(Page images and extracted text)
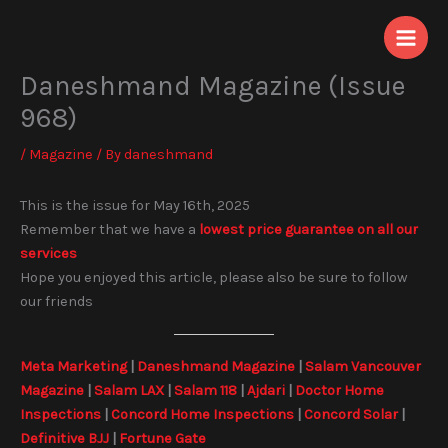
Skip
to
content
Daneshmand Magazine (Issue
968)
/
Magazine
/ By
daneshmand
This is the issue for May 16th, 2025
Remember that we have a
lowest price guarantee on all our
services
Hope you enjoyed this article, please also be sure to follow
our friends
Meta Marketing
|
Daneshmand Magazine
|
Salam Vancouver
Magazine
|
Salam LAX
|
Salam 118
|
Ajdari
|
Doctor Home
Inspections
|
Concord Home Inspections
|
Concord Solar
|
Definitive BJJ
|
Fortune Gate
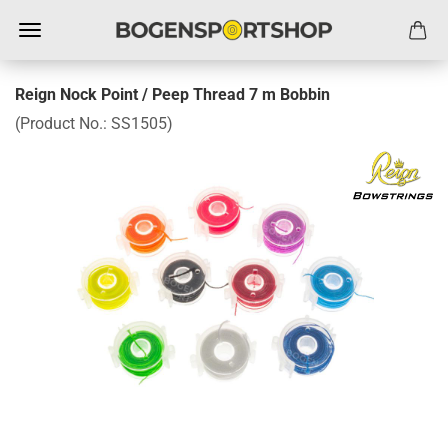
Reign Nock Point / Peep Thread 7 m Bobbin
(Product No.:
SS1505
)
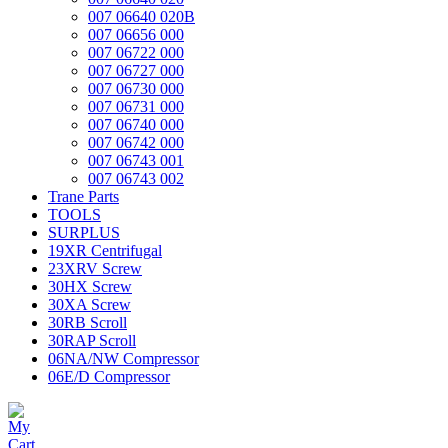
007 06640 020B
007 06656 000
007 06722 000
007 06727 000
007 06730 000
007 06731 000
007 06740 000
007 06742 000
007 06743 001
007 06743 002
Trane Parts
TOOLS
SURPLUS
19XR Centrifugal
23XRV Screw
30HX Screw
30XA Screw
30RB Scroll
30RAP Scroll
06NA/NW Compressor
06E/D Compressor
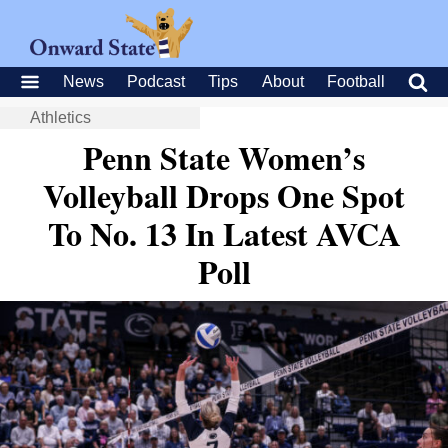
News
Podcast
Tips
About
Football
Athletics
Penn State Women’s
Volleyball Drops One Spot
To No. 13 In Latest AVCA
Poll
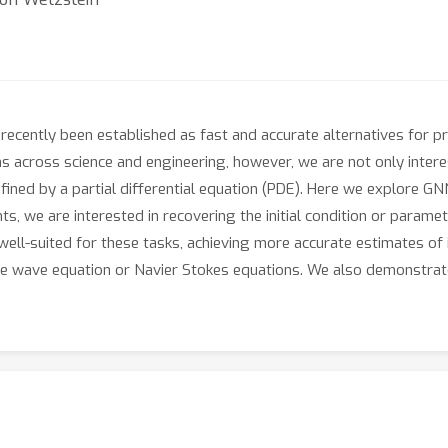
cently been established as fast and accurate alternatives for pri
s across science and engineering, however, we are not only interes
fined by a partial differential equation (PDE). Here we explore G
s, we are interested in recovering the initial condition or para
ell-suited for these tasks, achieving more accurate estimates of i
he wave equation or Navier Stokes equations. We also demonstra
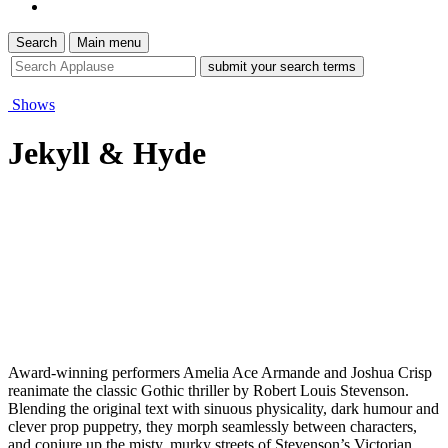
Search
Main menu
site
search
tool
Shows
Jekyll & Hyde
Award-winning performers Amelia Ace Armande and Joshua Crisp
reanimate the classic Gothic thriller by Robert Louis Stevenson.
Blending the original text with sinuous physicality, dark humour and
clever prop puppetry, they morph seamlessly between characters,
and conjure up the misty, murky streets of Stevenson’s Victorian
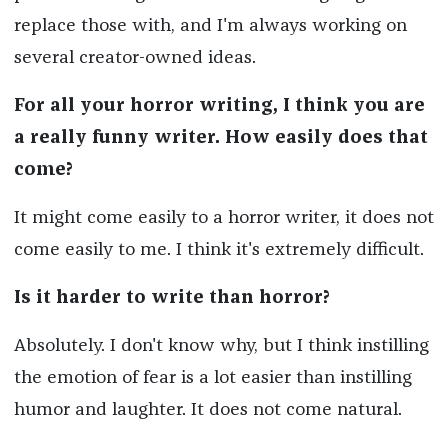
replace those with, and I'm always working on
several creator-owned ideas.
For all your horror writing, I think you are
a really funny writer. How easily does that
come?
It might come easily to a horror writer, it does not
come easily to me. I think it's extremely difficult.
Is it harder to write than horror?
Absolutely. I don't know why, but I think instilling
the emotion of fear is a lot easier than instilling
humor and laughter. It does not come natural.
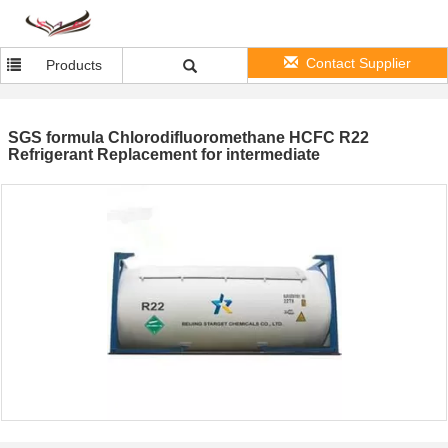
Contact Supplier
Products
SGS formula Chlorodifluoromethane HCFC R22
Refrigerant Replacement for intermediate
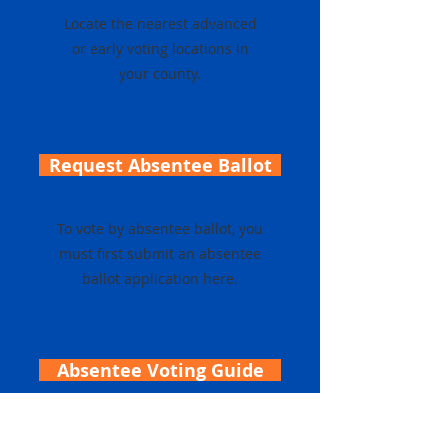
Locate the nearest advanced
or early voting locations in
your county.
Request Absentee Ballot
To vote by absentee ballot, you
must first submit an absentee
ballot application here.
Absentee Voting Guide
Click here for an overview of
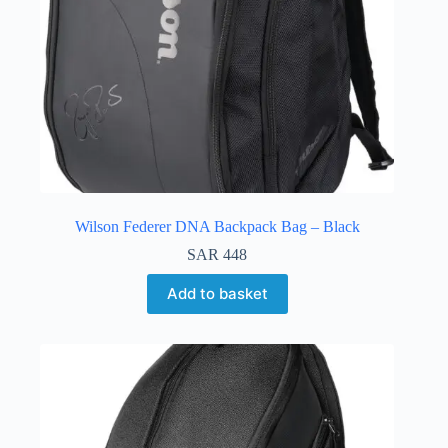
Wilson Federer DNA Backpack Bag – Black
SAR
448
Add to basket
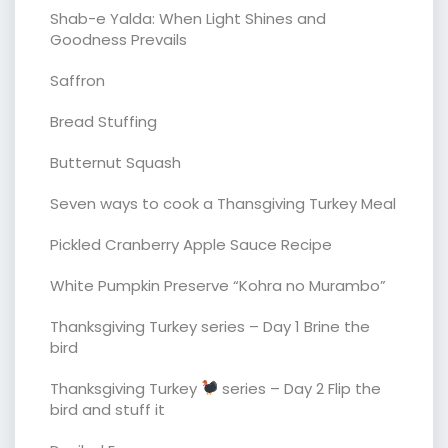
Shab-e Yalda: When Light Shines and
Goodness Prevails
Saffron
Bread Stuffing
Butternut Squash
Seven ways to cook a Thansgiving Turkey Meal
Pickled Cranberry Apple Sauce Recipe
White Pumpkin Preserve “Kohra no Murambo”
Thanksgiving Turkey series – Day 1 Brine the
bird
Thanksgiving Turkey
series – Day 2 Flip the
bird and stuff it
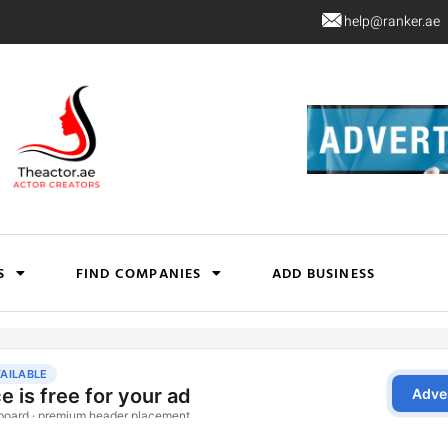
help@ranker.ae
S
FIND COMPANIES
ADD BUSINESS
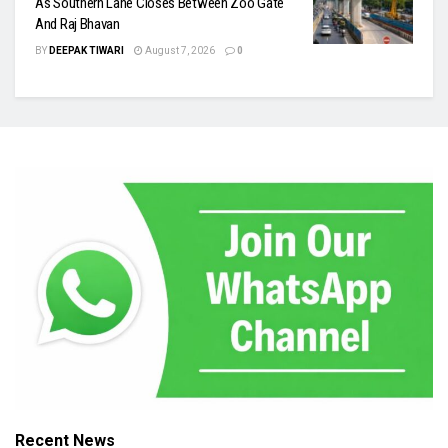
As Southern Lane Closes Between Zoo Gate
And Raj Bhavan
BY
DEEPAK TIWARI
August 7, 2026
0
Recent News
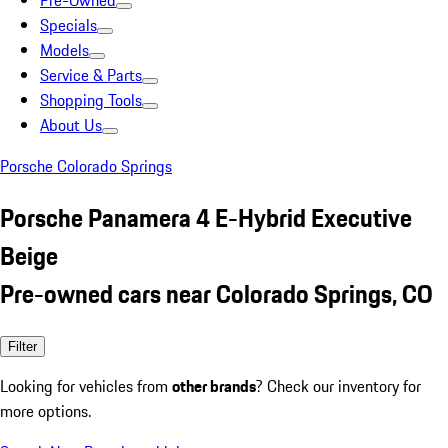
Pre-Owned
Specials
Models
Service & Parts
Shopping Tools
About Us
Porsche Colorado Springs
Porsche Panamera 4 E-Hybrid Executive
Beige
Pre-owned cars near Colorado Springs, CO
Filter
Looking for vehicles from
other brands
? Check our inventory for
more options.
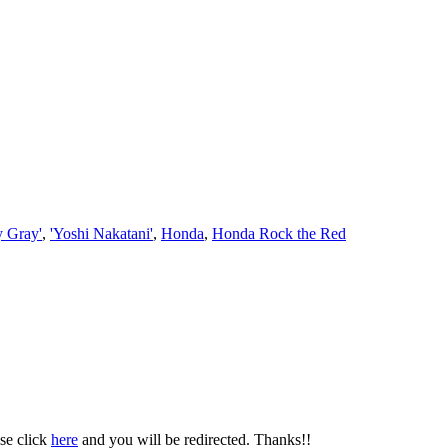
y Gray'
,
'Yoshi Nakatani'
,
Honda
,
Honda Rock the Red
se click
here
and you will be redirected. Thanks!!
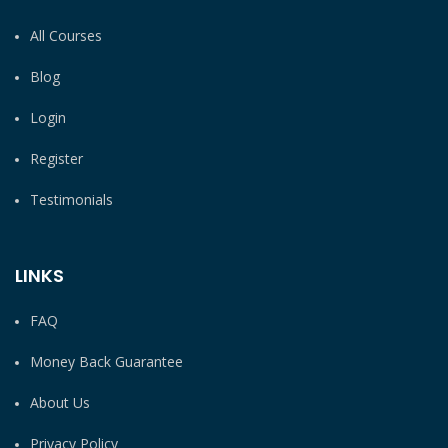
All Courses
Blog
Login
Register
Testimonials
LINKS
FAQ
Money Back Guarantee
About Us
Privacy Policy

## What you have to do:
Copy each entry exactly as written. Pictures do not belong in the copy.

## Task solution:
Skip
to
content
Daneshmand Magazine (Issue
968)
/
Magazine
/ By
daneshmand
This is the issue for May 16th, 2025
Remember that we have a
lowest price guarantee on all our
services
Hope you enjoyed this article, please also be sure to follow
our friends
Meta Marketing
|
Daneshmand Magazine
|
Salam Vancouver
Magazine
|
Salam LAX
|
Salam 118
|
Ajdari
|
Doctor Home
Inspections
|
Concord Home Inspections
|
Concord Solar
|
Definitive BJJ
|
Fortune Gate
Reign Nock Point / Peep Thread 7 m Bobbin
(Product No.:
SS1505
)
007 06640 020B
007 06656 000
007 06722 000
007 06727 000
007 06730 000
007 06731 000
007 06740 000
007 06742 000
007 06743 001
007 06743 002
Trane Parts
TOOLS
SURPLUS
19XR Centrifugal
23XRV Screw
30HX Screw
30XA Screw
30RB Scroll
30RAP Scroll
06NA/NW Compressor
06E/D Compressor
News
Podcast
Tips
About
Football
Athletics
Penn State Women’s
Volleyball Drops One Spot
To No. 13 In Latest AVCA
Poll
cently been established as fast and accurate alternatives for pri
s across science and engineering, however, we are not only interes
fined by a partial differential equation (PDE). Here we explore G
s, we are interested in recovering the initial condition or para
ell-suited for these tasks, achieving more accurate estimates of i
he wave equation or Navier Stokes equations. We also demonstra
Search
Main menu
site
search
tool
Shows
Jekyll & Hyde
Award-winning performers Amelia Ace Armande and Joshua Crisp
reanimate the classic Gothic thriller by Robert Louis Stevenson.
Blending the original text with sinuous physicality, dark humour and
clever prop puppetry, they morph seamlessly between characters,
and conjure up the misty, murky streets of Stevenson’s Victorian
replace those with, and I'm always working on
several creator-owned ideas.
For all your horror writing, I think you are
a really funny writer. How easily does that
come?
It might come easily to a horror writer, it does not
come easily to me. I think it's extremely difficult.
Is it harder to write than horror?
Absolutely. I don't know why, but I think instilling
the emotion of fear is a lot easier than instilling
humor and laughter. It does not come natural.
Contact Supplier
Products
SGS formula Chlorodifluoromethane HCFC R22
Refrigerant Replacement for intermediate
Locate the nearest advanced
or early voting locations in
your county.
Request Absentee Ballot
To vote by absentee ballot, you
must first submit an absentee
ballot application here.
Absentee Voting Guide
Click here for an overview of
Wilson Federer DNA Backpack Bag – Black
SAR
448
Add to basket
Shab-e Yalda: When Light Shines and
Goodness Prevails
Saffron
Bread Stuffing
Butternut Squash
Seven ways to cook a Thansgiving Turkey Meal
Pickled Cranberry Apple Sauce Recipe
White Pumpkin Preserve “Kohra no Murambo”
Thanksgiving Turkey series – Day 1 Brine the
bird
Thanksgiving Turkey
series – Day 2 Flip the
bird and stuff it
help@ranker.ae
S
FIND COMPANIES
ADD BUSINESS
As Southern Lane Closes Between Zoo Gate
And Raj Bhavan
BY
DEEPAK TIWARI
August 7, 2026
0
Recent News
Pre-Owned
Specials
Models
Service & Parts
Shopping Tools
About Us
Porsche Colorado Springs
Porsche Panamera 4 E-Hybrid Executive
Beige
Pre-owned cars near Colorado Springs, CO
Filter
Looking for vehicles from
other brands
? Check our inventory for
more options.
y Gray'
,
'Yoshi Nakatani'
,
Honda
,
Honda Rock the Red
se click
here
and you will be redirected. Thanks!!
All Courses
Blog
Login
Register
Testimonials
LINKS
FAQ
Money Back Guarantee
About Us
Privacy Policy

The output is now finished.